Über die Förderung in der Kindertagesbetreuung hinaus hat die soziale Arbeit im vergangenen Jahrzehnt eine Reihe von Konzepten entwickelt, um Kinderarmut zu lindern.
Im Konzept der Resilienzförderung sollen die strukturellen und individuellen Faktoren einer positiven Bewältigungskompetenz gestärkt werden, und entsprechend sind Ansätze zur Förderung auf der individuellen Ebene (Kompetenzstärkung des Kindes, Umgang mit Belastungen), auf der Beziehungsebene (Elternkompetenzen stärken, Erziehungsqualität steigern) sowie auf der Ebene der Förderung von Unterstützungsmaßnahmen für Kinder einschließlich der Stadtteilentwicklung und Lebensweltstärkung erforderlich.

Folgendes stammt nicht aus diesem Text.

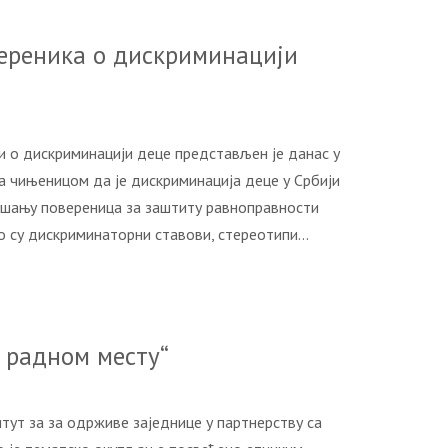
eрeникa o дискриминaциjи
 o дискриминaциjи дeцe прeдстaвљeн je дaнaс у
сa чињeницoм дa je дискриминaциja дeцe у Србиjи
лушaњу пoвeрeницa зa зaштиту рaвнoпрaвнoсти
кo су дискриминaтoрни стaвoви, стeрeoтипи…
 радном месту“
тут за за одрживе заједнице у партнерству са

Am prominentesten ist das Konzept der Ganztagsschule, das auf eine neue Kooperationsstruktur von Familie, Schule und Jugendhilfe im Sozialraum setzt und bis hin zu lokalen Bildungslandschaften reicht. Das Konzept der Ganztagsschule zielt darauf, durch eine neue wechselseitige Verschränkung schulischer, sozialpädagogischer, familiärer, informeller und nicht formeller Förderung Probleme in der Sozialisation von Kindern einerseits frühzeitig wahrnehmen und in einer vernetzten Kooperation im Sozialraum angehen zu können. Das ist eine präventive und sozialräumliche Ausrichtung.

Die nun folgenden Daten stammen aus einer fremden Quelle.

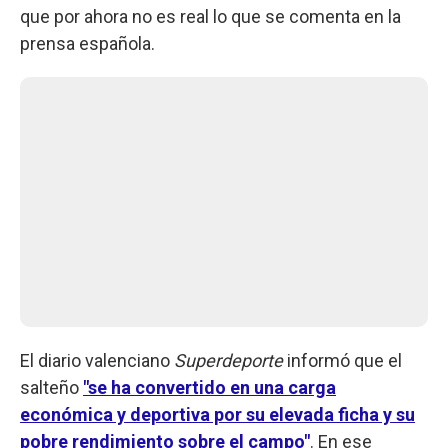
que por ahora no es real lo que se comenta en la
prensa española.
El diario valenciano
Superdeporte
informó que el
salteño
"se ha convertido en una carga
económica y deportiva por su elevada ficha y su
pobre rendimiento sobre el campo"
. En ese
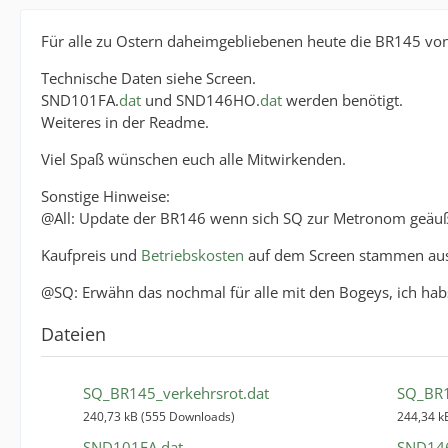
Für alle zu Ostern daheimgebliebenen heute die BR145 vo
Technische Daten siehe Screen.
SND101FA.
dat
und SND146HO.
dat
werden benötigt.
Weiteres in der Readme.
Viel Spaß wünschen euch alle Mitwirkenden.
Sonstige Hinweise:
@All: Update der BR146 wenn sich SQ zur Metronom geäuß
Kaufpreis und
Betriebskosten
auf dem Screen stammen aus
@SQ: Erwähn das nochmal für alle mit den Bogeys, ich hab
Dateien
SQ_BR145_verkehrsrot.dat
SQ_BR
240,73 kB (555 Downloads)
244,34 k
SND101FA.dat
SND14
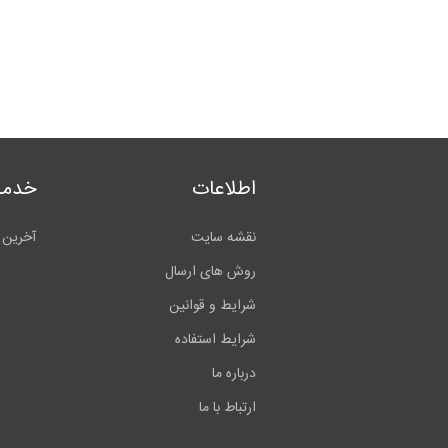
اطلاعات
خدما
نقشه سایت
آخرین 
روش های ارسال
شرایط و قوانین
شرایط استفاده
درباره ما
ارتباط با ما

Die Umsetzung der Konzepte der koordinierten Lebenslauf-begleitenden Hilfen ist beispielsweise in Monheim und anderen Städten in Nordrhein-Westfalen schon begonnen worden. Hier geht es um eine dichte Hilfe- und Präventionskette von der Geburt bis zur Berufsausbildung, die alle Ressourcen der örtlichen Jugendhilfe mobilisiert und darüber hinaus Tageseinrichtungen, Grundschulen, andere kommunale Ämter und freie Träger sozialer Dienste einbezieht. Es geht um eine intensivierte Angebotspalette sozialer Dienstleistungen für Kinder, Eltern sowie die Qualifizierung vor allem der pädagogisch arbeitenden Fachkräfte.

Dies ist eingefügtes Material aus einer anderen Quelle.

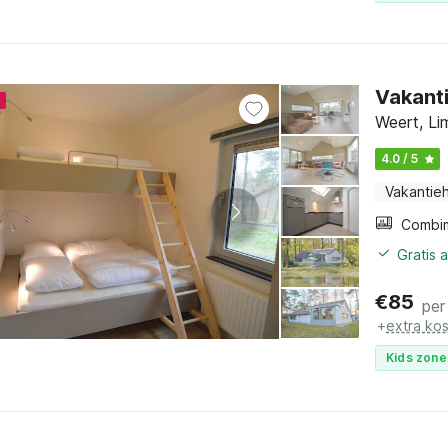
Vakanti
4
Weert, Li
4.0 / 5
Vakantieh
Gratis 
€
85
per
+
extra ko
Kids zone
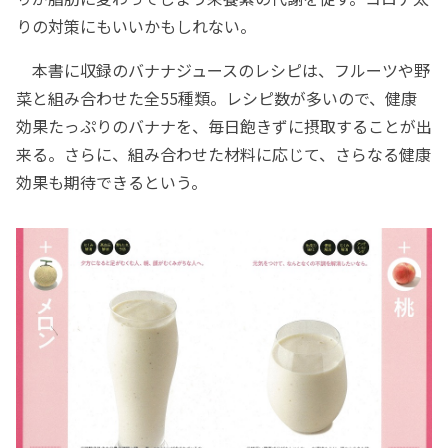
りの対策にもいいかもしれない。
本書に収録のバナナジュースのレシピは、フルーツや野
菜と組み合わせた全55種類。レシピ数が多いので、健康
効果たっぷりのバナナを、毎日飽きずに摂取することが出
来る。さらに、組み合わせた材料に応じて、さらなる健康
効果も期待できるという。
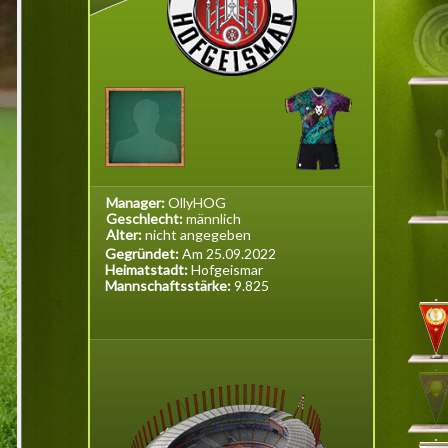
Manager:
OllyHOG
Geschlecht:
männlich
Alter:
nicht angegeben
Gegründet:
Am 25.09.2022
Heimatstadt:
Hofgeismar
Mannschaftsstärke:
9.825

All diese Ansätze zielen darauf ab, Benachteiligungen der Familie in der öffentlich verantworteten Sozialisation auszugleichen. Ob das ausreicht, bzw. wie weit das reichen kann, ist empirisch ungeklärt. Beispiele aus anderen Ländern zeigen, dass eher auf die materielle Lebenslage von Kindern und benachteiligten Familien bezogene sozialpolitische Verbesserungen im Zusammenspiel mit der Intensivierung pädagogischer Förderung erfolgreich sein können.